START Records shown
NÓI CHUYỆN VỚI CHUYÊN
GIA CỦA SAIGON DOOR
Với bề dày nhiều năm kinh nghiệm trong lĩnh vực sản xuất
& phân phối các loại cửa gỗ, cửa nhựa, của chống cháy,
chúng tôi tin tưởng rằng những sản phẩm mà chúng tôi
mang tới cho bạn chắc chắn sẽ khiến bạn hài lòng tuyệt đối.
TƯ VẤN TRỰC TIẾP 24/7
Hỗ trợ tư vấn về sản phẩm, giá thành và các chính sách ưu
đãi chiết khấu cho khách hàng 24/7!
END Records shown
START Records shown
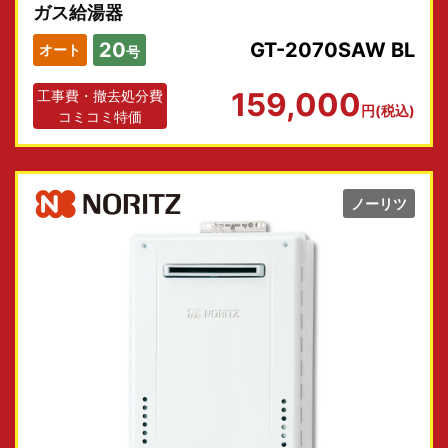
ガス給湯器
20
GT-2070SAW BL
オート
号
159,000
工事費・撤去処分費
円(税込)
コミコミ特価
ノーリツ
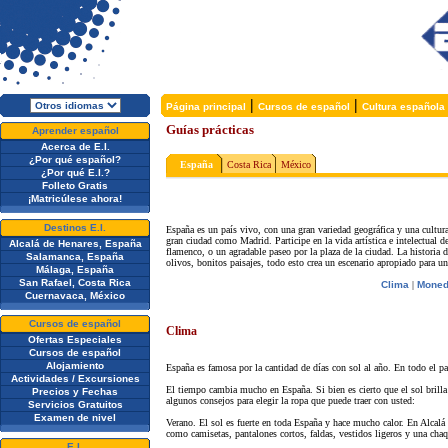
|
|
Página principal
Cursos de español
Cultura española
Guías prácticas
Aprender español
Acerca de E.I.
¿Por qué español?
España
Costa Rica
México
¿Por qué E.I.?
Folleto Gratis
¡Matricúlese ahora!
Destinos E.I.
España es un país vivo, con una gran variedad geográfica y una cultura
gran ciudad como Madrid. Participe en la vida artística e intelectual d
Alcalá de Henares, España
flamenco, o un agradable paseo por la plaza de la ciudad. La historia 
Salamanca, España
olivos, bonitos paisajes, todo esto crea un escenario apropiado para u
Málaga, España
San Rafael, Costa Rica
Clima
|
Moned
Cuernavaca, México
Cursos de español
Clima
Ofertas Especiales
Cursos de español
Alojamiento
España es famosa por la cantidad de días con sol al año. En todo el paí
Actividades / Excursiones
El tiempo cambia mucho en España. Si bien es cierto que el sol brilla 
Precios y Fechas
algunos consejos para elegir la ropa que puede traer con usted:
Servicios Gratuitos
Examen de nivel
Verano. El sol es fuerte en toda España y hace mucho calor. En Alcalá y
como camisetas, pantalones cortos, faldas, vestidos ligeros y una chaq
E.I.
END Records shown
Required work: The required output is every line above from the one with "NÓI CHUYỆN VỚI CHUYÊN" down to the one with "đãi chiết khấu cho khách hàng 24/7!", restated word for word, ends included.

Exercise output:
NÓI CHUYỆN VỚI CHUYÊN
GIA CỦA SAIGON DOOR
Với bề dày nhiều năm kinh nghiệm trong lĩnh vực sản xuất
& phân phối các loại cửa gỗ, cửa nhựa, của chống cháy,
chúng tôi tin tưởng rằng những sản phẩm mà chúng tôi
mang tới cho bạn chắc chắn sẽ khiến bạn hài lòng tuyệt đối.
TƯ VẤN TRỰC TIẾP 24/7
Hỗ trợ tư vấn về sản phẩm, giá thành và các chính sách ưu
đãi chiết khấu cho khách hàng 24/7!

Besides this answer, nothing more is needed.